We retrospectively analyzed 115 patients who underwent curative resection and were pathologically and clinically diagnosed with NF-PanNEN. We evaluated the relationship between clinicopathological factors and recurrence.

RESULTS

Thirty (26%), 38 (33%), and 11 (10%) patients had lymphatic, microvascular, and nerve invasions, respectively. Twenty-one patients (18%) experienced recurrence, with a median time to recurrence of 2.6 years (range: 0.3-8.2). The 3-, 5-, and 10-year recurrence-free survival (RFS) rates were 88.3%, 84.4%, and 79.1%, respectively. In multivariate analyses, World Health Organization Grade G2-3 (vs. G1, hazard ratio (HR): 16.2), T factor T3-4 (vs. T1-2, HR: 5.2), and the presence of microvascular invasion (vs. absence, HR: 5.6) were significant risk factors for RFS. When these risk factors were assigned as risk score of three, one, and one points depending on the HR, the 5-year recurrence rates in patients with risk score groups 0-1 and 2-5 were 98.6% and 53.3%, (P < 0.001).
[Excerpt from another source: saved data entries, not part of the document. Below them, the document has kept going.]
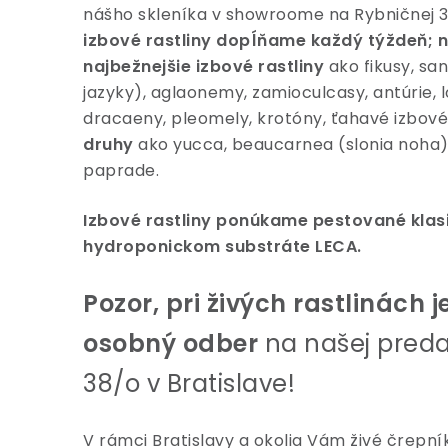
nášho skleníka v showroome na Rybničnej 3
izbové rastliny dopĺňame každý týždeň; n
najbežnejšie izbové rastliny
ako fikusy, sa
jazyky), aglaonemy, zamioculcasy, antúrie, 
dracaeny, pleomely, krotóny, ťahavé izbové
druhy
ako yucca, beaucarnea (slonia noha),
paprade.
Izbové rastliny ponúkame pestované klasi
hydroponickom substráte LECA.
Pozor, pri živých rastlinách 
osobný odber
na našej preda
38/o v Bratislave!
V rámci Bratislavy a okolia Vám živé črepní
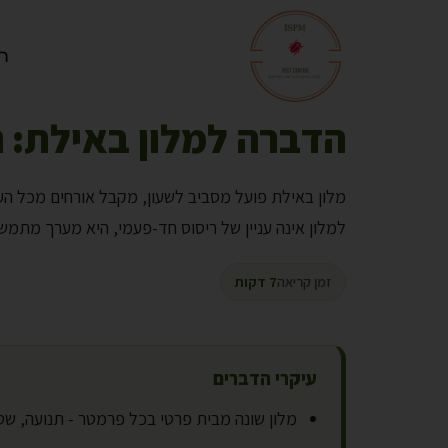
ר
הדברה למלון באילת: 
מלון באילת פועל מסביב לשעון, מקבל אורחים מכל הע
למלון אינה עניין של ריסוס חד-פעמי, היא מערך מתמשך
זמן קריאה
7 דקות
עיקרי הדברים
מלון שונה מבית פרטי בכל פרמטר - תנועה, שט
Moreover, only the presence of microvascular invasion significantly increased the likelihood of recurrence within 3 years.

CONCLUSIONS

The presence of microvascular invasion is an independent risk factor for recurrence in patients with NF-PanNEN. Our risk scoring system, which includes "the presence of microvascular invasion," may be useful for predicting recurrence.

摘要

背景/目的:淋巴管、微血管和神经侵犯在无功能性胰腺神经内分泌肿瘤(NF-PanNEN)患者中的肿瘤学重要性及其与预后的关系仍不明确。我们旨在研究这些因素在NF-PanNEN患者预后中的作用。

方法

我们回顾性分析了115例行根治性切除术且经病理和临床诊断为NF-PanNEN的患者。我们评估了临床病理因素与复发之间的关系。

结果

分别有30例(26%)、38例(33%)和11例(10%)患者存在淋巴管、微血管和神经侵犯。21例(18%)患者出现复发,复发的中位时间为2.6年(范围:0.3 - 8.2年)。3年、5年和10年无复发生存率(RFS)分别为88.3%、84.4%和79.1%。在多因素分析中,世界卫生组织G2 - 3级(与G1级相比,风险比(HR):16.2)、T分期T3 - 4期(与T1 - 2期相比,HR:5.2)以及微血管侵犯的存在(与无微血管侵犯相比,HR:5.6)是RFS的显著危险因素。当根据HR将这些危险因素分别赋值为3分、1分和1分作为风险评分时,风险评分组0 - 1分和2 - 5分患者的5年复发率分别为98.6%和53.3%(P < 0.001)。此外,仅微血管侵犯的存在显著增加了3年内复发的可能性。

结论

微血管侵犯的存在是NF-PanNEN患者复发的独立危险因素。我们包含“微血管侵犯的存在”的风险评分系统可能有助于预测复发。